Flowers for Algernon Novela de ciencia ficción (1959) del norteamericano Daniel Keyes. Cuenta la historia de Charly Gordon, un retrasado mental que se somete a un experimento científico que primero lo vuelve 'normal' y, luego, lo eleva hasta el nivel de genio para devolverlo después, trágicamente, a su condición inicial. En el libro, Charly logra adquirir una inmensa erudición, escribe conciertos de piano, lee vorazmente y domina cerca de veinte idiomas. Algernon es el nombre del ratón de laboratorio al que Charly voluntariamente 'reemplazó', y el título alude al último deseo del personaje: que lleven flores al lugar del jardín donde había enterrado al roedor. Basada en este libro, la película Charly (1968) le valió el Oscar a Cliff Robertson como mejor actor. Bautizando uno de sus poemarios aurorales como Charlie Melnick, Hernández podría haber honrado, al mismo tiempo, al inadaptado personaje y a Maurice Maeterlinck, poeta simbolista y dramaturgo belga, autor de El pájaro azul y Premio Nobel de Literatura en 1911. Melnick es, evidentemente, un anagrama de Maeterlinck quien, además, es citado en el epígrafe de la obra.

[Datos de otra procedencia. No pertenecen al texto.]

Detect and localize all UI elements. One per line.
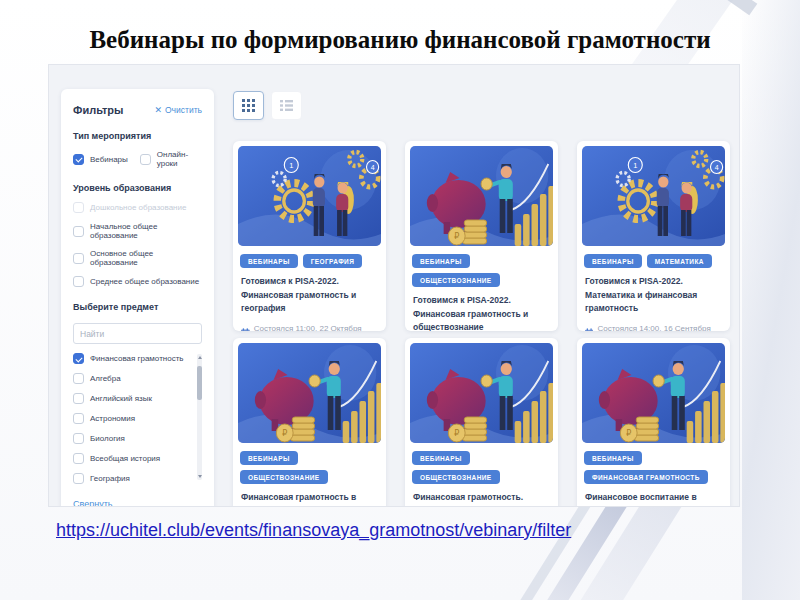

Satyricón de Fellini En 1969, el cineasta fetiche estrenó esta libérrima y barroca versión del Satiricón de Petronio en la que Encolpio y Ascilto se disputan el amor de Gitón, un esclavo adolescente en la antigua Roma. Tachada de repulsiva y depravada, la película desató una enorme controversia en su tiempo. Muchos abandonaron las salas, escandalizados por sus imágenes. Hernández, en cambio, la vio muchas veces.
El año pasado en Marienbad Mítica cinta del director francés Alain Resnais (1961) cuya revolucionaria y desconcertante estructura emplea fantásticas digresiones de tiempo y espacio para narrar -mediante sucesivos flashbacks- la historia de un extraño, X, que intenta convencer a una mujer casada, A, de que deje a su esposo, M, y se fugue con él. X le reclama que cumpla la promesa que le hizo el año anterior, pero ella asegura no recordarla. Es el puesto número uno en el erudito ranking hernandiano.